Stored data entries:
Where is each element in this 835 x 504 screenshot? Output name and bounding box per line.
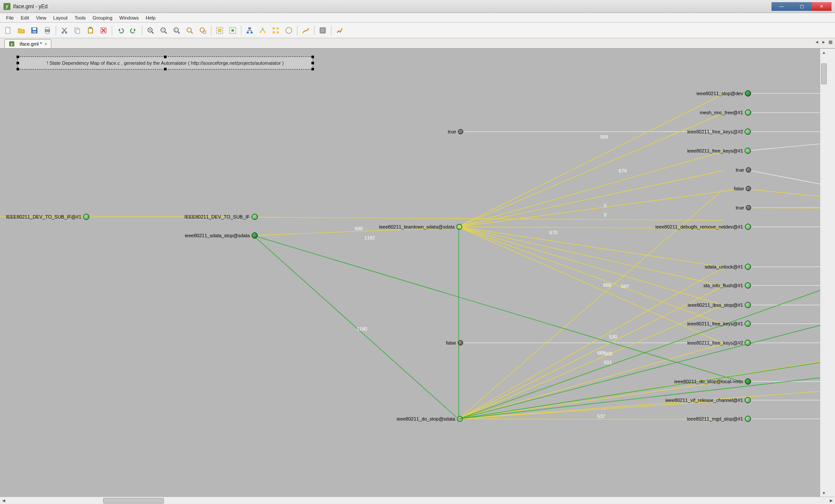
svg-point-50 [285, 30, 287, 31]
svg-point-48 [291, 30, 293, 31]
tab-next-icon[interactable]: ► [822, 40, 826, 44]
open-file-icon[interactable] [16, 25, 27, 36]
graph-node[interactable]: mesh_rmc_free@#1 [700, 109, 751, 116]
graph-node[interactable]: true [736, 205, 751, 210]
resize-handle[interactable] [311, 56, 314, 58]
window-titlebar: y iface.gml - yEd — ▢ ✕ [0, 0, 835, 13]
resize-handle[interactable] [17, 68, 19, 70]
resize-handle[interactable] [17, 62, 19, 64]
tab-close-icon[interactable]: × [44, 41, 47, 46]
note-box[interactable]: ! State Dependency Map of iface.c , gene… [17, 56, 313, 70]
zoom-in-icon[interactable] [145, 25, 156, 36]
graph-node[interactable]: sta_info_flush@#1 [703, 282, 751, 288]
menu-layout[interactable]: Layout [50, 14, 71, 22]
svg-line-103 [459, 268, 723, 419]
graph-node[interactable]: true [448, 129, 463, 134]
graph-node[interactable]: ieee80211_free_keys@#2 [687, 129, 751, 135]
zoom-selection-icon[interactable] [197, 25, 208, 36]
tab-list-icon[interactable]: ▦ [828, 40, 832, 44]
close-button[interactable]: ✕ [812, 2, 832, 11]
scroll-down-icon[interactable]: ▼ [820, 489, 828, 497]
group-icon[interactable] [317, 25, 328, 36]
redo-icon[interactable] [128, 25, 139, 36]
delete-icon[interactable] [98, 25, 109, 36]
svg-line-101 [459, 382, 828, 419]
scroll-track[interactable] [821, 63, 827, 482]
node-label: ieee80211_teardown_sdata@sdata [379, 224, 455, 229]
graph-node[interactable]: true [736, 167, 751, 172]
scroll-thumb[interactable] [103, 498, 164, 504]
scroll-track[interactable] [7, 497, 828, 504]
layout-circular-icon[interactable] [283, 25, 294, 36]
undo-icon[interactable] [115, 25, 126, 36]
node-dot [745, 340, 751, 346]
graph-node[interactable]: false [734, 186, 751, 191]
graph-node[interactable]: ieee80211_sdata_stop@sdata [185, 232, 257, 239]
resize-handle[interactable] [164, 68, 167, 70]
tab-iface[interactable]: y iface.gml * × [4, 39, 51, 48]
node-label: ieee80211_mgd_stop@#1 [687, 416, 743, 421]
graph-node[interactable]: ieee80211_free_keys@#1 [687, 321, 751, 327]
node-dot [745, 321, 751, 327]
print-icon[interactable] [42, 25, 53, 36]
graph-node[interactable]: IEEE80211_DEV_TO_SUB_IF [184, 214, 257, 220]
graph-node[interactable]: ieee80211_mgd_stop@#1 [687, 416, 751, 422]
graph-canvas[interactable]: ! State Dependency Map of iface.c , gene… [0, 49, 828, 497]
graph-node[interactable]: IEEE80211_DEV_TO_SUB_IF@#1 [6, 214, 89, 220]
graph-node[interactable]: ieee80211_free_keys@#2 [687, 340, 751, 346]
zoom-fit-icon[interactable] [184, 25, 195, 36]
graph-node[interactable]: false [446, 340, 463, 345]
cut-icon[interactable] [59, 25, 70, 36]
settings-icon[interactable] [334, 25, 345, 36]
copy-icon[interactable] [72, 25, 83, 36]
graph-node[interactable]: ieee80211_free_keys@#1 [687, 148, 751, 154]
layout-orthogonal-icon[interactable] [270, 25, 281, 36]
graph-node[interactable]: ieee80211_debugfs_remove_netdev@#1 [655, 224, 751, 230]
resize-handle[interactable] [164, 56, 167, 58]
resize-handle[interactable] [311, 68, 314, 70]
graph-node[interactable]: ieee80211_do_stop@local->mtx [674, 378, 751, 385]
zoom-reset-icon[interactable]: 1 [171, 25, 182, 36]
horizontal-scrollbar[interactable]: ◀ ▶ [0, 497, 835, 504]
scroll-right-icon[interactable]: ▶ [828, 497, 835, 504]
resize-handle[interactable] [17, 56, 19, 58]
graph-node[interactable]: ieee80211_do_stop@sdata [397, 416, 463, 422]
paste-icon[interactable] [85, 25, 96, 36]
maximize-button[interactable]: ▢ [792, 2, 812, 11]
menu-tools[interactable]: Tools [71, 14, 89, 22]
new-file-icon[interactable] [3, 25, 14, 36]
svg-line-94 [458, 227, 722, 324]
svg-line-86 [458, 171, 722, 227]
layout-organic-icon[interactable] [257, 25, 268, 36]
vertical-scrollbar[interactable]: ▲ ▼ [820, 49, 828, 497]
edge-weight-label: 0 [604, 203, 606, 208]
menu-edit[interactable]: Edit [17, 14, 33, 22]
toolbar-separator [297, 26, 297, 35]
svg-rect-43 [277, 27, 279, 30]
menu-view[interactable]: View [33, 14, 50, 22]
save-icon[interactable] [29, 25, 40, 36]
scroll-left-icon[interactable]: ◀ [0, 497, 7, 504]
menu-grouping[interactable]: Grouping [89, 14, 116, 22]
zoom-out-icon[interactable] [158, 25, 169, 36]
menu-help[interactable]: Help [142, 14, 159, 22]
svg-text:1: 1 [175, 29, 177, 32]
layout-hierarchic-icon[interactable] [244, 25, 255, 36]
graph-node[interactable]: ieee80211_stop@dev [697, 90, 751, 96]
menu-file[interactable]: File [3, 14, 17, 22]
graph-node[interactable]: ieee80211_teardown_sdata@sdata [379, 224, 463, 230]
edge-router-icon[interactable] [300, 25, 311, 36]
tab-prev-icon[interactable]: ◄ [815, 40, 819, 44]
svg-point-40 [260, 31, 261, 33]
fit-content-icon[interactable] [214, 25, 225, 36]
resize-handle[interactable] [311, 62, 314, 64]
graph-node[interactable]: ieee80211_ibss_stop@#1 [688, 302, 751, 308]
graph-node[interactable]: ieee80211_vif_release_channel@#1 [665, 397, 751, 403]
scroll-thumb[interactable] [821, 63, 827, 84]
menu-windows[interactable]: Windows [116, 14, 142, 22]
fit-selection-icon[interactable] [227, 25, 238, 36]
graph-node[interactable]: sdata_unlock@#1 [705, 264, 751, 270]
svg-line-106 [459, 325, 723, 419]
minimize-button[interactable]: — [772, 2, 792, 11]
scroll-up-icon[interactable]: ▲ [820, 49, 828, 56]
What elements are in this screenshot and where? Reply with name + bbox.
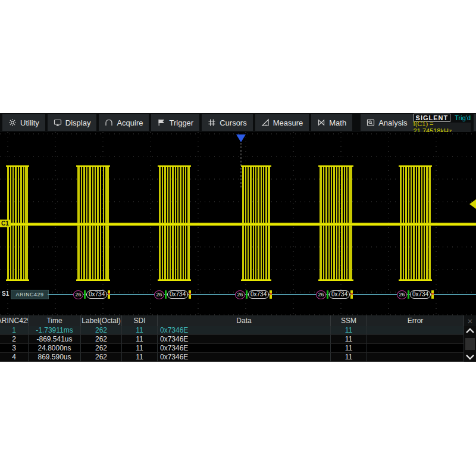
cell-time: -1.73911ms — [29, 326, 81, 335]
close-table-button[interactable]: × — [464, 315, 476, 326]
decode-frame-end-bar — [350, 290, 353, 299]
cell-error — [367, 326, 464, 335]
table-row-2[interactable]: 2-869.541us262110x7346E11 — [0, 335, 464, 344]
cell-error — [367, 353, 464, 362]
table-row-4[interactable]: 4869.590us262110x7346E11 — [0, 353, 464, 362]
menu-bar: UtilityDisplayAcquireTriggerCursorsMeasu… — [0, 113, 476, 132]
cell-time: 869.590us — [29, 353, 81, 362]
decode-frame: 260x734 — [235, 290, 272, 299]
cell-error — [367, 335, 464, 344]
decode-frame-label: 26 — [73, 290, 83, 299]
cursors-icon — [208, 118, 216, 127]
table-scrollbar[interactable] — [464, 326, 476, 362]
cell-data: 0x7346E — [158, 344, 331, 353]
cell-index: 3 — [0, 344, 29, 353]
decode-frame: 260x734 — [316, 290, 353, 299]
arinc429-config-button[interactable]: ARINC429 CONFIG — [474, 114, 476, 131]
decode-frame-end-bar — [270, 290, 272, 299]
cell-sdi: 11 — [122, 344, 158, 353]
cell-data: 0x7346E — [158, 353, 331, 362]
oscilloscope-screen: UtilityDisplayAcquireTriggerCursorsMeasu… — [0, 113, 476, 362]
frequency-readout: f(C1) = 21.74518kHz — [414, 123, 471, 132]
cell-data: 0x7346E — [158, 335, 331, 344]
waveform-plot — [0, 132, 476, 315]
menu-item-label: Cursors — [220, 118, 247, 127]
cell-label: 262 — [81, 344, 122, 353]
decode-frame-data: 0x734 — [410, 290, 431, 299]
flag-icon — [157, 118, 165, 127]
menu-item-label: Display — [65, 118, 91, 127]
decode-frame-end-bar — [108, 290, 110, 299]
cell-data: 0x7346E — [158, 326, 331, 335]
menu-item-utility[interactable]: Utility — [2, 114, 45, 131]
decode-frame-data: 0x734 — [167, 290, 188, 299]
math-icon — [317, 118, 325, 127]
acquire-icon — [105, 118, 113, 127]
table-row-1[interactable]: 1-1.73911ms262110x7346E11 — [0, 326, 464, 335]
column-header-label-octal-: Label(Octal) — [81, 315, 122, 326]
decode-frame-label: 26 — [154, 290, 164, 299]
menu-item-label: Trigger — [169, 118, 193, 127]
cell-sdi: 11 — [122, 326, 158, 335]
trace-baseline-bright — [0, 224, 476, 226]
column-header-error: Error — [367, 315, 464, 326]
decode-table: ARINC429TimeLabel(Octal)SDIDataSSMError … — [0, 315, 476, 362]
cell-time: -869.541us — [29, 335, 81, 344]
cell-ssm: 11 — [331, 353, 367, 362]
table-row-3[interactable]: 324.8000ns262110x7346E11 — [0, 344, 464, 353]
analysis-icon — [367, 118, 375, 127]
trigger-level-marker[interactable] — [469, 199, 476, 209]
menu-item-cursors[interactable]: Cursors — [202, 114, 253, 131]
menu-item-label: Math — [329, 118, 346, 127]
menu-item-math[interactable]: Math — [311, 114, 352, 131]
channel-c1-badge[interactable]: C1 — [0, 220, 11, 227]
decode-frame-end-bar — [189, 290, 191, 299]
measure-icon — [261, 118, 270, 127]
gear-icon — [8, 118, 17, 127]
cell-time: 24.8000ns — [29, 344, 81, 353]
decode-frame: 260x734 — [154, 290, 191, 299]
display-icon — [54, 118, 62, 127]
decode-frame-start-bracket — [408, 290, 409, 299]
menu-item-label: Measure — [273, 118, 303, 127]
decode-frame-start-bracket — [327, 290, 328, 299]
cell-ssm: 11 — [331, 326, 367, 335]
cell-sdi: 11 — [122, 335, 158, 344]
scroll-down-button[interactable] — [464, 352, 476, 362]
decode-frame-label: 26 — [235, 290, 245, 299]
menu-item-analysis[interactable]: Analysis — [361, 114, 413, 131]
cell-error — [367, 344, 464, 353]
decode-frame-start-bracket — [84, 290, 86, 299]
decode-frame: 260x734 — [397, 290, 434, 299]
cell-label: 262 — [81, 335, 122, 344]
cell-label: 262 — [81, 353, 122, 362]
decode-frame: 260x734 — [73, 290, 110, 299]
cell-label: 262 — [81, 326, 122, 335]
menu-item-acquire[interactable]: Acquire — [99, 114, 149, 131]
cell-index: 1 — [0, 326, 29, 335]
decode-frame-start-bracket — [165, 290, 167, 299]
scroll-up-button[interactable] — [464, 326, 476, 336]
decode-bus-label[interactable]: ARINC429 — [11, 290, 49, 299]
brand-block: SIGLENT Trig'd f(C1) = 21.74518kHz — [414, 113, 471, 132]
cell-ssm: 11 — [331, 344, 367, 353]
menu-item-display[interactable]: Display — [48, 114, 97, 131]
cell-sdi: 11 — [122, 353, 158, 362]
column-header-data: Data — [158, 315, 331, 326]
decode-frame-data: 0x734 — [86, 290, 107, 299]
scrollbar-thumb[interactable] — [465, 338, 475, 350]
menu-item-trigger[interactable]: Trigger — [151, 114, 199, 131]
column-header-arinc429: ARINC429 — [0, 315, 29, 326]
decode-frame-data: 0x734 — [248, 290, 269, 299]
menu-item-label: Acquire — [117, 118, 143, 127]
menu-item-label: Utility — [20, 118, 39, 127]
trigger-position-marker[interactable] — [236, 134, 246, 142]
decode-frame-data: 0x734 — [329, 290, 350, 299]
decode-frame-start-bracket — [246, 290, 248, 299]
cell-index: 4 — [0, 353, 29, 362]
menu-item-label: Analysis — [378, 118, 407, 127]
column-header-time: Time — [29, 315, 81, 326]
menu-item-measure[interactable]: Measure — [255, 114, 309, 131]
cell-ssm: 11 — [331, 335, 367, 344]
column-header-sdi: SDI — [122, 315, 158, 326]
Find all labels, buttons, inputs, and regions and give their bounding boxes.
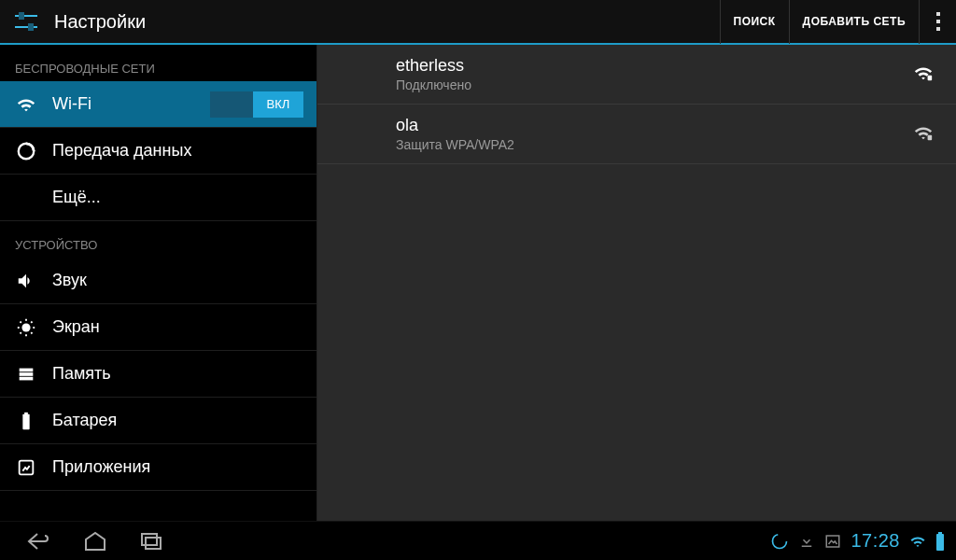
sidebar-item-more[interactable]: Ещё... [0,175,316,221]
sidebar-item-data-usage[interactable]: Передача данных [0,128,316,175]
wifi-network-list: etherless Подключено ola Защита WPA/WPA2 [317,45,956,521]
sidebar-item-battery[interactable]: Батарея [0,398,316,444]
svg-rect-2 [19,12,24,20]
display-icon [13,315,39,341]
content-area: БЕСПРОВОДНЫЕ СЕТИ Wi-Fi ВКЛ Передача дан… [0,45,956,521]
svg-rect-8 [20,376,34,380]
sidebar-item-storage[interactable]: Память [0,351,316,398]
more-label: Ещё... [52,188,303,207]
wifi-toggle[interactable]: ВКЛ [210,91,303,118]
recent-apps-button[interactable] [123,522,179,561]
network-name: ola [396,116,913,135]
back-button[interactable] [11,522,67,561]
svg-rect-1 [15,26,37,28]
svg-rect-12 [928,75,933,80]
data-usage-label: Передача данных [52,141,303,161]
status-area[interactable]: 17:28 [770,530,945,552]
search-action[interactable]: ПОИСК [720,0,789,44]
sidebar-item-sound[interactable]: Звук [0,258,316,304]
battery-label: Батарея [52,411,303,430]
wifi-label: Wi-Fi [52,94,210,114]
battery-status-icon [935,532,945,551]
picture-icon [824,533,841,550]
wifi-toggle-label: ВКЛ [253,91,303,118]
display-label: Экран [52,317,303,337]
overflow-menu[interactable] [919,0,956,44]
battery-icon [13,408,39,434]
wifi-status-icon [909,533,926,550]
home-button[interactable] [67,522,123,561]
settings-app-icon [6,1,47,42]
apps-label: Приложения [52,457,303,477]
data-usage-icon [13,138,39,164]
svg-rect-3 [28,23,34,31]
sync-icon [770,532,789,551]
network-name: etherless [396,56,913,76]
wifi-icon [13,91,39,118]
wireless-section-header: БЕСПРОВОДНЫЕ СЕТИ [0,45,316,81]
navigation-bar: 17:28 [0,521,956,560]
storage-icon [13,361,39,387]
network-item[interactable]: ola Защита WPA/WPA2 [317,105,956,164]
svg-rect-7 [20,372,34,376]
action-bar: Настройки ПОИСК ДОБАВИТЬ СЕТЬ [0,0,956,45]
network-item[interactable]: etherless Подключено [317,45,956,105]
svg-rect-15 [146,538,161,549]
svg-rect-10 [24,412,28,414]
sidebar-item-display[interactable]: Экран [0,304,316,351]
svg-rect-0 [15,15,37,17]
sidebar-item-wifi[interactable]: Wi-Fi ВКЛ [0,81,316,128]
sound-icon [13,268,39,294]
svg-point-5 [21,323,30,331]
svg-rect-18 [936,534,944,551]
settings-sidebar: БЕСПРОВОДНЫЕ СЕТИ Wi-Fi ВКЛ Передача дан… [0,45,317,521]
apps-icon [13,455,39,481]
storage-label: Память [52,364,303,384]
add-network-action[interactable]: ДОБАВИТЬ СЕТЬ [789,0,919,44]
sidebar-item-apps[interactable]: Приложения [0,444,316,491]
svg-rect-6 [20,368,34,371]
download-icon [798,533,815,550]
svg-rect-19 [938,532,942,535]
svg-rect-14 [142,534,157,545]
wifi-signal-icon [913,63,934,87]
svg-point-16 [773,534,787,548]
sound-label: Звук [52,271,303,290]
clock: 17:28 [851,530,900,552]
wifi-signal-icon [913,122,934,147]
network-status: Подключено [396,77,913,92]
svg-rect-9 [22,413,29,429]
device-section-header: УСТРОЙСТВО [0,221,316,258]
network-status: Защита WPA/WPA2 [396,137,913,152]
page-title: Настройки [54,11,720,33]
svg-rect-13 [928,134,933,140]
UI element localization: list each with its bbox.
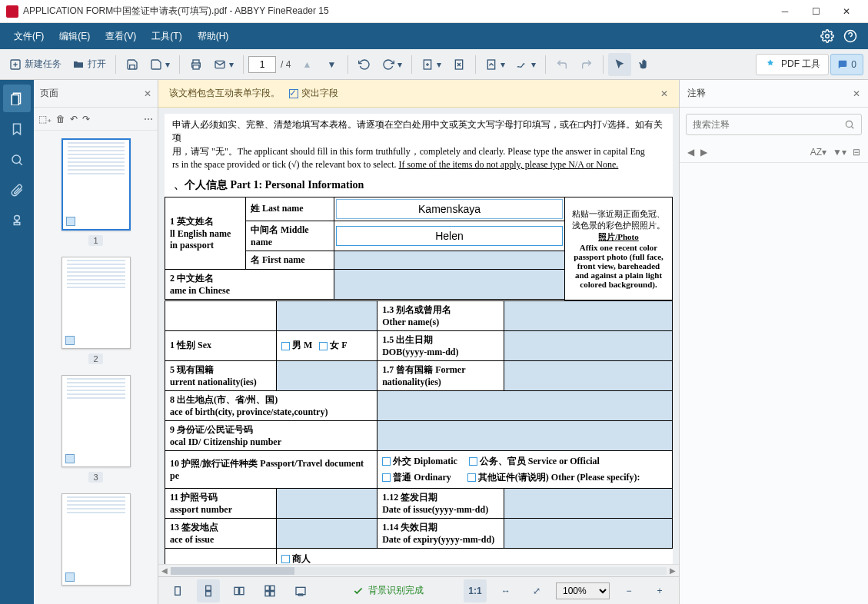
- fit-width[interactable]: ↔: [494, 579, 517, 602]
- field-chinese-name-2[interactable]: [277, 300, 377, 330]
- page-number-input[interactable]: [248, 56, 276, 73]
- highlight-fields-checkbox[interactable]: 突出字段: [289, 87, 338, 100]
- sidebar-close-icon[interactable]: ✕: [144, 88, 151, 99]
- checkbox-ordinary[interactable]: [382, 473, 391, 482]
- new-task-button[interactable]: 新建任务: [5, 53, 66, 76]
- attachments-tab[interactable]: [3, 177, 31, 204]
- delete-icon[interactable]: 🗑: [56, 114, 65, 124]
- prev-page-button[interactable]: ▲: [295, 53, 318, 76]
- pages-tab[interactable]: [3, 85, 31, 112]
- field-issue-place[interactable]: [277, 518, 377, 548]
- thumb-2[interactable]: 2: [34, 257, 158, 364]
- annot-filter-icon[interactable]: ▼▾: [833, 147, 846, 158]
- annot-next[interactable]: ▶: [700, 147, 707, 158]
- annot-close-icon[interactable]: ✕: [853, 88, 860, 99]
- rotate-cw-icon[interactable]: ↷: [82, 114, 90, 124]
- annot-expand-icon[interactable]: ⊟: [853, 147, 860, 158]
- minimize-button[interactable]: ─: [770, 1, 800, 22]
- horizontal-scrollbar[interactable]: ◀▶: [158, 564, 679, 576]
- delete-page-button[interactable]: [447, 53, 471, 76]
- field-dob[interactable]: [504, 330, 673, 360]
- annot-prev[interactable]: ◀: [687, 147, 694, 158]
- pointer-tool[interactable]: [608, 53, 631, 76]
- annot-sort[interactable]: AZ▾: [810, 147, 826, 158]
- field-other-names[interactable]: [504, 300, 673, 330]
- field-birthplace[interactable]: [377, 390, 673, 420]
- field-id-number[interactable]: [377, 420, 673, 450]
- checkbox-male[interactable]: [281, 342, 290, 350]
- label-birthplace: 8 出生地点(市、省/州、国) ace of birth(city, provi…: [165, 390, 377, 420]
- signature-button[interactable]: ▾: [511, 53, 540, 76]
- menu-help[interactable]: 帮助(H): [190, 25, 237, 48]
- field-nationality[interactable]: [277, 360, 377, 390]
- settings-icon[interactable]: [816, 25, 839, 48]
- field-expiry-date[interactable]: [504, 518, 673, 548]
- photo-cell: 粘贴一张近期正面免冠、浅色景的彩色护照照片。 照片/Photo Affix on…: [565, 197, 673, 300]
- svg-rect-17: [12, 95, 18, 106]
- document-viewport[interactable]: 申请人必须如实、完整、清楚地填写本表格。请逐项在空白处用中文或英文大写字母打印填…: [158, 108, 679, 564]
- email-button[interactable]: ▾: [209, 53, 238, 76]
- menu-edit[interactable]: 编辑(E): [52, 25, 98, 48]
- extract-button[interactable]: ▾: [481, 53, 510, 76]
- help-icon[interactable]: [839, 25, 862, 48]
- open-button[interactable]: 打开: [68, 53, 111, 76]
- add-page-icon[interactable]: ⬚₊: [38, 114, 52, 124]
- zoom-in-button[interactable]: +: [648, 579, 671, 602]
- document-area: 该文档包含互动表单字段。 突出字段 ✕ 申请人必须如实、完整、清楚地填写本表格。…: [158, 80, 679, 604]
- annot-search[interactable]: [686, 114, 862, 135]
- field-first-name[interactable]: [334, 251, 565, 269]
- zoom-select[interactable]: 100%: [556, 582, 610, 599]
- field-last-name[interactable]: [336, 199, 563, 219]
- field-chinese-name[interactable]: [334, 269, 565, 299]
- checkbox-other[interactable]: [467, 473, 476, 482]
- menu-tools[interactable]: 工具(T): [144, 25, 189, 48]
- two-page-view[interactable]: [228, 579, 251, 602]
- more-icon[interactable]: ⋯: [144, 114, 153, 124]
- label-sex: 1 性别 Sex: [165, 330, 277, 360]
- maximize-button[interactable]: ☐: [800, 1, 831, 22]
- search-tab[interactable]: [3, 146, 31, 174]
- continuous-view[interactable]: [197, 579, 220, 602]
- fit-page[interactable]: ⤢: [525, 579, 548, 602]
- checkbox-business[interactable]: [281, 555, 290, 563]
- rotate-ccw-icon[interactable]: ↶: [70, 114, 78, 124]
- field-former-nationality[interactable]: [504, 360, 673, 390]
- save-button[interactable]: [121, 53, 144, 76]
- sidebar-tools: ⬚₊ 🗑 ↶ ↷ ⋯: [34, 108, 158, 131]
- next-page-button[interactable]: ▼: [320, 53, 343, 76]
- rotate-right-button[interactable]: ▾: [377, 53, 407, 76]
- label-dob: 1.5 出生日期 DOB(yyyy-mm-dd): [377, 330, 504, 360]
- save-as-button[interactable]: ▾: [145, 53, 175, 76]
- infobar-close-icon[interactable]: ✕: [660, 88, 668, 99]
- redo-button[interactable]: [575, 53, 598, 76]
- thumb-4[interactable]: [34, 493, 158, 586]
- svg-rect-7: [193, 60, 199, 63]
- bookmarks-tab[interactable]: [3, 115, 31, 143]
- close-button[interactable]: ✕: [831, 1, 862, 22]
- thumb-3[interactable]: 3: [34, 375, 158, 483]
- menu-view[interactable]: 查看(V): [98, 25, 144, 48]
- stamps-tab[interactable]: [3, 207, 31, 235]
- thumb-1[interactable]: 1: [34, 138, 158, 246]
- fit-actual[interactable]: 1:1: [464, 579, 487, 602]
- checkbox-female[interactable]: [319, 342, 328, 350]
- undo-button[interactable]: [550, 53, 574, 76]
- comment-count-badge[interactable]: 0: [830, 54, 863, 75]
- two-page-continuous-view[interactable]: [258, 579, 281, 602]
- fullscreen-view[interactable]: [289, 579, 312, 602]
- add-page-button[interactable]: ▾: [417, 53, 446, 76]
- svg-rect-27: [265, 591, 269, 596]
- field-passport-number[interactable]: [277, 488, 377, 518]
- annot-search-input[interactable]: [693, 119, 844, 130]
- checkbox-service[interactable]: [469, 457, 477, 466]
- single-page-view[interactable]: [166, 579, 189, 602]
- print-button[interactable]: [185, 53, 208, 76]
- field-issue-date[interactable]: [504, 488, 673, 518]
- zoom-out-button[interactable]: −: [617, 579, 640, 602]
- menu-file[interactable]: 文件(F): [6, 25, 52, 48]
- field-middle-name[interactable]: [336, 226, 563, 246]
- checkbox-diplomatic[interactable]: [382, 457, 391, 466]
- hand-tool[interactable]: [633, 53, 656, 76]
- rotate-left-button[interactable]: [353, 53, 376, 76]
- pdf-tools-button[interactable]: PDF 工具: [756, 54, 829, 75]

WORK REQUIRED:
Which lines of the data above contain the string "handle"? Copy each of them.

WRITTEN REPLY:
resize-handle[interactable] [311, 56, 314, 58]
resize-handle[interactable] [17, 68, 19, 70]
resize-handle[interactable] [17, 62, 19, 64]
resize-handle[interactable] [164, 68, 167, 70]
resize-handle[interactable] [164, 56, 167, 58]
resize-handle[interactable] [311, 68, 314, 70]
resize-handle[interactable] [17, 56, 19, 58]
resize-handle[interactable] [311, 62, 314, 64]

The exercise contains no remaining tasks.